══ Records shown ══
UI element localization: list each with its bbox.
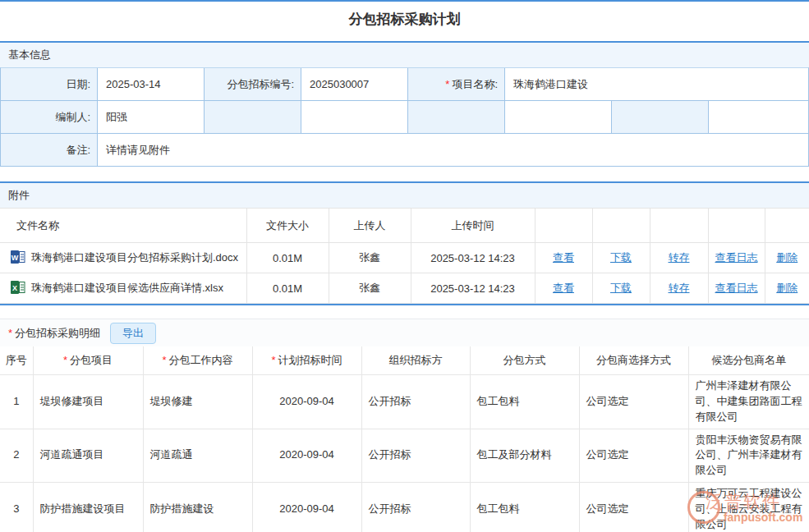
field-value: 2025-03-14 xyxy=(98,68,205,100)
field-label xyxy=(205,101,301,133)
field-value: 珠海鹤港口建设 xyxy=(505,68,808,100)
detail-row: 3防护措施建设项目防护措施建设2020-09-04公开招标包工包料公司选定重庆万… xyxy=(0,483,809,532)
field-label: 备注: xyxy=(1,134,98,166)
save-as-link[interactable]: 转存 xyxy=(669,251,690,264)
file-name-cell: W珠海鹤港口建设项目分包招标采购计划.docx xyxy=(0,243,246,273)
col-bid-organizer: 公开招标 xyxy=(361,429,470,483)
col-plan-bid-time: 2020-09-04 xyxy=(252,429,361,483)
col-candidate-list: 重庆万可云工程建设公司、上临云安装工程有限公司 xyxy=(688,483,809,532)
field-label: 编制人: xyxy=(1,101,98,133)
column-header: 文件大小 xyxy=(246,209,329,243)
col-selection-mode: 公司选定 xyxy=(579,375,688,429)
action-cell: 下载 xyxy=(592,243,650,273)
column-header: 上传时间 xyxy=(411,209,535,243)
col-subcontract-item: 防护措施建设项目 xyxy=(33,483,143,532)
basic-info-section-title: 基本信息 xyxy=(8,48,51,62)
download-link[interactable]: 下载 xyxy=(610,282,632,294)
col-subcontract-mode: 包工及部分材料 xyxy=(470,429,579,483)
required-asterisk: * xyxy=(63,354,67,366)
required-asterisk: * xyxy=(445,78,449,90)
column-header: 候选分包商名单 xyxy=(688,346,809,375)
field-label xyxy=(612,101,709,133)
detail-section-header: * 分包招标采购明细 导出 xyxy=(0,319,809,346)
column-header-empty xyxy=(708,209,765,243)
col-subcontract-item: 堤坝修建项目 xyxy=(33,375,143,429)
file-upload-time: 2025-03-12 14:23 xyxy=(411,243,535,273)
basic-info-section: 基本信息 日期:2025-03-14分包招标编号:2025030007*项目名称… xyxy=(0,41,809,167)
column-header: 文件名称 xyxy=(0,209,246,243)
file-upload-time: 2025-03-12 14:23 xyxy=(411,273,535,304)
file-name: 珠海鹤港口建设项目分包招标采购计划.docx xyxy=(31,250,238,265)
column-header: *分包项目 xyxy=(33,346,143,375)
col-index: 2 xyxy=(0,429,33,483)
attachments-header-row: 文件名称文件大小上传人上传时间 xyxy=(0,209,809,243)
attachments-section: 附件 文件名称文件大小上传人上传时间W珠海鹤港口建设项目分包招标采购计划.doc… xyxy=(0,181,809,305)
action-cell: 删除 xyxy=(765,273,809,304)
col-work-content: 堤坝修建 xyxy=(143,375,252,429)
view-log-link[interactable]: 查看日志 xyxy=(715,251,758,264)
field-value xyxy=(505,101,612,133)
col-index: 3 xyxy=(0,483,33,532)
column-header-empty xyxy=(765,209,809,243)
column-header-empty xyxy=(592,209,650,243)
basic-info-table: 日期:2025-03-14分包招标编号:2025030007*项目名称:珠海鹤港… xyxy=(0,67,809,167)
col-plan-bid-time: 2020-09-04 xyxy=(252,483,361,532)
save-as-link[interactable]: 转存 xyxy=(669,282,690,294)
word-file-icon: W xyxy=(11,250,25,266)
field-value: 2025030007 xyxy=(301,68,408,100)
file-size: 0.01M xyxy=(246,243,329,273)
required-asterisk: * xyxy=(162,354,166,366)
col-work-content: 防护措施建设 xyxy=(143,483,252,532)
column-header: 分包商选择方式 xyxy=(579,346,688,375)
field-label: 日期: xyxy=(1,68,98,100)
col-subcontract-mode: 包工包料 xyxy=(470,375,579,429)
download-link[interactable]: 下载 xyxy=(610,251,632,264)
attachments-section-title: 附件 xyxy=(8,188,30,203)
col-candidate-list: 贵阳丰沃物资贸易有限公司、广州丰泽建材有限公司 xyxy=(688,429,809,483)
col-selection-mode: 公司选定 xyxy=(579,483,688,532)
delete-link[interactable]: 删除 xyxy=(776,251,798,264)
svg-text:W: W xyxy=(11,254,19,262)
basic-info-row: 备注:详情请见附件 xyxy=(1,134,808,166)
field-value: 详情请见附件 xyxy=(98,134,808,166)
column-header-empty xyxy=(535,209,592,243)
action-cell: 转存 xyxy=(650,243,708,273)
required-asterisk: * xyxy=(271,354,275,366)
delete-link[interactable]: 删除 xyxy=(776,282,798,294)
required-asterisk: * xyxy=(8,327,12,339)
column-header: 分包方式 xyxy=(470,346,579,375)
file-uploader: 张鑫 xyxy=(329,243,411,273)
export-button[interactable]: 导出 xyxy=(110,323,156,344)
field-value xyxy=(709,101,808,133)
detail-section: * 分包招标采购明细 导出 序号*分包项目*分包工作内容*计划招标时间组织招标方… xyxy=(0,319,809,532)
excel-file-icon: X xyxy=(11,281,25,296)
field-label: *项目名称: xyxy=(408,68,505,100)
action-cell: 查看 xyxy=(535,273,592,304)
svg-text:X: X xyxy=(12,284,17,292)
column-header: *计划招标时间 xyxy=(252,346,361,375)
basic-info-row: 编制人:阳强 xyxy=(1,101,808,134)
file-name: 珠海鹤港口建设项目候选供应商详情.xlsx xyxy=(31,281,223,296)
column-header: *分包工作内容 xyxy=(143,346,252,375)
detail-header-row: 序号*分包项目*分包工作内容*计划招标时间组织招标方分包方式分包商选择方式候选分… xyxy=(0,346,809,375)
view-log-link[interactable]: 查看日志 xyxy=(715,282,758,294)
file-name-cell: X珠海鹤港口建设项目候选供应商详情.xlsx xyxy=(0,273,246,304)
basic-info-section-header: 基本信息 xyxy=(0,41,809,67)
column-header: 组织招标方 xyxy=(361,346,470,375)
file-uploader: 张鑫 xyxy=(329,273,411,304)
field-value: 阳强 xyxy=(98,101,205,133)
action-cell: 查看日志 xyxy=(708,273,765,304)
detail-row: 2河道疏通项目河道疏通2020-09-04公开招标包工及部分材料公司选定贵阳丰沃… xyxy=(0,429,809,483)
field-label: 分包招标编号: xyxy=(205,68,301,100)
col-subcontract-mode: 包工包料 xyxy=(470,483,579,532)
field-value xyxy=(301,101,408,133)
view-link[interactable]: 查看 xyxy=(553,251,574,264)
attachment-row: X珠海鹤港口建设项目候选供应商详情.xlsx0.01M张鑫2025-03-12 … xyxy=(0,273,809,304)
view-link[interactable]: 查看 xyxy=(553,282,574,294)
detail-row: 1堤坝修建项目堤坝修建2020-09-04公开招标包工包料公司选定广州丰泽建材有… xyxy=(0,375,809,429)
attachment-row: W珠海鹤港口建设项目分包招标采购计划.docx0.01M张鑫2025-03-12… xyxy=(0,243,809,273)
action-cell: 查看日志 xyxy=(708,243,765,273)
attachments-section-header: 附件 xyxy=(0,181,809,208)
title-bar: 分包招标采购计划 xyxy=(0,2,809,36)
col-work-content: 河道疏通 xyxy=(143,429,252,483)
═══
Task details: Only lines that hold the string "required" belong in the answer, so copy every one of them from the records.

Response to the exercise:
required-asterisk: * xyxy=(63,354,67,366)
required-asterisk: * xyxy=(445,78,449,90)
required-asterisk: * xyxy=(162,354,166,366)
required-asterisk: * xyxy=(271,354,275,366)
required-asterisk: * xyxy=(8,327,12,339)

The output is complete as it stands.